Hint: To select the correct alternatives provided to us in the options, we first need to define both the Kirchhoff’s laws. Once we state the Kirchhoff’s laws we will verify what physics principle they are based on. Further, we will see how these laws are used to derive the equivalent resistance in series and accordingly conclude a correct answer among the given options.

Formula used:
$\sum\limits_{i=1}^{N}{{{V}_{N}}}=0$
$I=\sum\limits_{i=1}^{N}{{{I}_{N}}}$
$V=IR$

Complete step-by-step solution:
There are two laws of Kirchhoff’s which are used to determine current and the voltage in the circuit. These laws are as follows.
Kirchhoff’s current law states that current flowing into a node or a junction must be equal to the current flowing out of it. If the current I flows to N junctions than the mathematically this is written as $I=\sum\limits_{i=1}^{N}{{{I}_{N}}}$
Kirchhoff’s second law states that the sum of the voltage (V)around any closed loop in a circuit must be equal to zero. Let us say there are( N-1) resistances in a loop along with a battery, then this can be mathematically be written as $\sum\limits_{i=1}^{N}{{{V}_{N}}}=0$
The first Kirchhoff’s law is based on the conservation of charge i.e. there is no charge lost as the current flows from one to N junctions. We use both these laws to determine the equivalent resistance in series.
Hence, therefore, the correct answer of the above question is option a.

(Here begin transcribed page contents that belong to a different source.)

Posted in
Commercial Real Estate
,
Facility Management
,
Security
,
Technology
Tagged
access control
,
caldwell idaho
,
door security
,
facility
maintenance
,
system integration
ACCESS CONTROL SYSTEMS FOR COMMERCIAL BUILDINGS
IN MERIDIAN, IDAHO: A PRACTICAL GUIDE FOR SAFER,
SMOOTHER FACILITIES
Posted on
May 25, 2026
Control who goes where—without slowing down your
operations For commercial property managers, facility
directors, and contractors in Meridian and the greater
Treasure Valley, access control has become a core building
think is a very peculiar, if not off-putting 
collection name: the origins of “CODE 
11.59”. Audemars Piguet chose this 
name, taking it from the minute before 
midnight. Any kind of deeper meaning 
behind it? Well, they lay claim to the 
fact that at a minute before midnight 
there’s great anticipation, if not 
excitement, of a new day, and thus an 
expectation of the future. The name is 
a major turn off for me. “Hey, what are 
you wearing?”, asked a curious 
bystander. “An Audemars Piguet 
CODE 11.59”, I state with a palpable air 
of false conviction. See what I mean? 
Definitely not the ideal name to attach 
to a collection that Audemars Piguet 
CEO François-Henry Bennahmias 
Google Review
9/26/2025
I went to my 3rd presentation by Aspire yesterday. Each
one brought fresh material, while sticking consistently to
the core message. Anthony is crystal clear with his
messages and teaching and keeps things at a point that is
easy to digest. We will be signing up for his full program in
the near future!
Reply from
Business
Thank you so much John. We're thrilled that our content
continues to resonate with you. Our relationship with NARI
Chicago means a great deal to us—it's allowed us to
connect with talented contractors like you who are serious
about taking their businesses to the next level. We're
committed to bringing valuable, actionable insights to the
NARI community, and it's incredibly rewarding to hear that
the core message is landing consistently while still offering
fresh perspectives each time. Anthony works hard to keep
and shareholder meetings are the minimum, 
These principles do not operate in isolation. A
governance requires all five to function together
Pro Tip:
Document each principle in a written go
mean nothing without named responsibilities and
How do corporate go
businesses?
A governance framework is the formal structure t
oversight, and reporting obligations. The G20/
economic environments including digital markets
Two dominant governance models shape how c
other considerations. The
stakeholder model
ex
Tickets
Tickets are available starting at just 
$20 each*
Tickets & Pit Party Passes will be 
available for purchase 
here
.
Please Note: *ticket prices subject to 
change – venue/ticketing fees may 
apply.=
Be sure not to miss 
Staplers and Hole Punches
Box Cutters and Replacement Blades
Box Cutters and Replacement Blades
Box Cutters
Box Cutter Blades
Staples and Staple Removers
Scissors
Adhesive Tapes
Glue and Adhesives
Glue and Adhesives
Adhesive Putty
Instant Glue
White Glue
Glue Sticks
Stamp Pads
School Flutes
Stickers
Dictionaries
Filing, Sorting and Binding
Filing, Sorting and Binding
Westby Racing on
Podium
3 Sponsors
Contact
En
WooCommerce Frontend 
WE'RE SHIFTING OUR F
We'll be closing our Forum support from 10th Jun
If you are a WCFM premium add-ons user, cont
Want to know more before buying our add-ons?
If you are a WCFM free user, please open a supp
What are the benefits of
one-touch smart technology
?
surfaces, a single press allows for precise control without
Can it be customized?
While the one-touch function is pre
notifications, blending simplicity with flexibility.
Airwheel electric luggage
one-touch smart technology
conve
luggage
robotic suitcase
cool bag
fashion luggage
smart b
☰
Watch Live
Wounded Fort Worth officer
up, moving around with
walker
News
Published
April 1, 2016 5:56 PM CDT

Note: Now since we already know the answer let us understand how these laws are used to determine the equivalent resistance in series.
Before that let us state ohm's law. The current(I) flowing through a resistor(R)is proportional to the potential difference provided the temperature remains the same. Mathematically this law can be written as $V=IR$
Let us consider three resistances i.e. ${{\text{R}}_{\text{1}}}\text{,}{{\text{R}}_{\text{2}}}\text{ and }{{\text{R}}_{\text{3}}}$ all connected in series as shown below to a such that the potential difference across them is V and the current in the circuit be(I).

If we apply the Kirchhoff’s second law to the above closed circuit we get, $V={{V}_{1}}+{{V}_{2}}+{{V}_{3}}$ By ohm's law the individual potential differences across the resistors are ${{V}_{1}}={{I}_{1}}{{R}_{1}}$, ${{V}_{2}}={{I}_{2}}{{R}_{2}}$ and ${{V}_{3}}={{I}_{3}}{{R}_{3}}$ Let R be the equivalent resistance of the above circuit. Therefore V can be written as, $V=IR$. If we see the above circuit there is only one path to the flow of current i.e. current does not go through any junctions. Therefore from Kirchhoff’s first law we can say that, $I={{I}_{1}}={{I}_{2}}={{I}_{3}}$ Substituting all the results obtained in the equation of Kirchhoff’s second law we get,
$\begin{align}
  & V={{V}_{1}}+{{V}_{2}}+{{V}_{3}} \\
 & \Rightarrow IR={{I}_{1}}{{R}_{1}}+{{I}_{2}}{{R}_{2}}+{{I}_{3}}{{R}_{\text{3}}}\text{, }\because I={{I}_{1}}={{I}_{2}}={{I}_{3}} \\
 & \Rightarrow IR=I{{R}_{1}}+I{{R}_{2}}+I{{R}_{\text{3}}} \\
 & \Rightarrow R={{R}_{1}}+{{R}_{2}}+{{R}_{\text{3}}} \\
\end{align}$
Therefore we can conclude that the resistance in series gets added up.